*** Opening Data to process ***

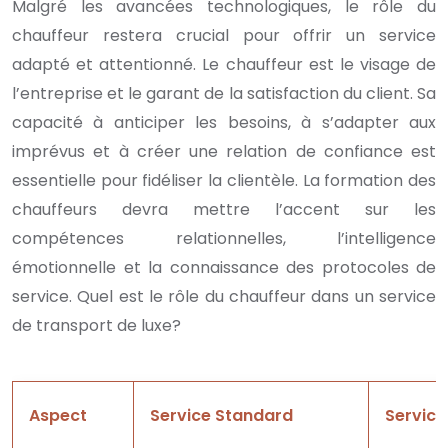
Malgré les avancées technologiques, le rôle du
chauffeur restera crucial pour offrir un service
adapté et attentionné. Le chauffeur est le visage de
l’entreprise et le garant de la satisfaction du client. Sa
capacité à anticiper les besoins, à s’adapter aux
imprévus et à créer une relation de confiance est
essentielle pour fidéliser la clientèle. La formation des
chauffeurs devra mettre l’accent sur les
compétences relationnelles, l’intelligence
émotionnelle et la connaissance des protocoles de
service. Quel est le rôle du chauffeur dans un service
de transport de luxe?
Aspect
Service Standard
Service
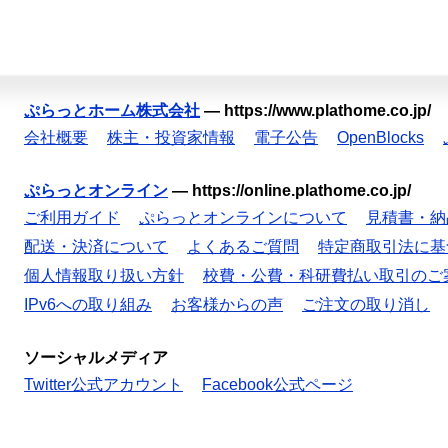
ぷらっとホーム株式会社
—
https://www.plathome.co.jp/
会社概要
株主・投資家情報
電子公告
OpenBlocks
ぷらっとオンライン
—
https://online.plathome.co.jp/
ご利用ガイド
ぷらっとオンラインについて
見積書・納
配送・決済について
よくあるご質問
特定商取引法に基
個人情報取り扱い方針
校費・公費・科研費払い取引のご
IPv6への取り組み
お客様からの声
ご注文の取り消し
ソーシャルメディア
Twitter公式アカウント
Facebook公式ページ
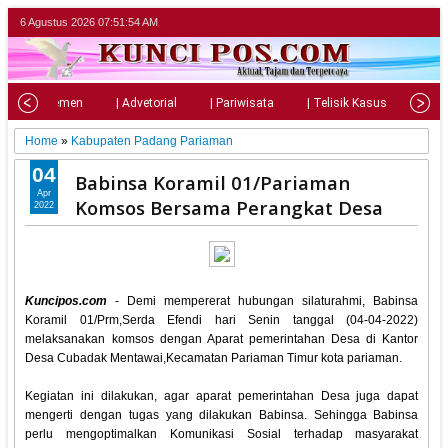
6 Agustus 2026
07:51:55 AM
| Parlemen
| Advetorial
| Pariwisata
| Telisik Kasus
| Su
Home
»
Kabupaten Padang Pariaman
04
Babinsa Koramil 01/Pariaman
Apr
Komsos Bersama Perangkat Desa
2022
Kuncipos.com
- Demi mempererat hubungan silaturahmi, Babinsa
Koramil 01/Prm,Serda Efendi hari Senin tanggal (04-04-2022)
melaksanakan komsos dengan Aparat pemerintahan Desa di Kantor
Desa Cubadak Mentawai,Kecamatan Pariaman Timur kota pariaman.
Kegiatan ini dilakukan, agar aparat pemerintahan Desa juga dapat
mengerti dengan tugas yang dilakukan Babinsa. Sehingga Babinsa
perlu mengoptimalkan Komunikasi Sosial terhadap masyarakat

*** Closing Data to process ***

## [Exercise goal]
Scan the material above for the string "plathome", and copy every line where it is found.

## [Task result]
https://www.plathome.co.jp/
https://online.plathome.co.jp/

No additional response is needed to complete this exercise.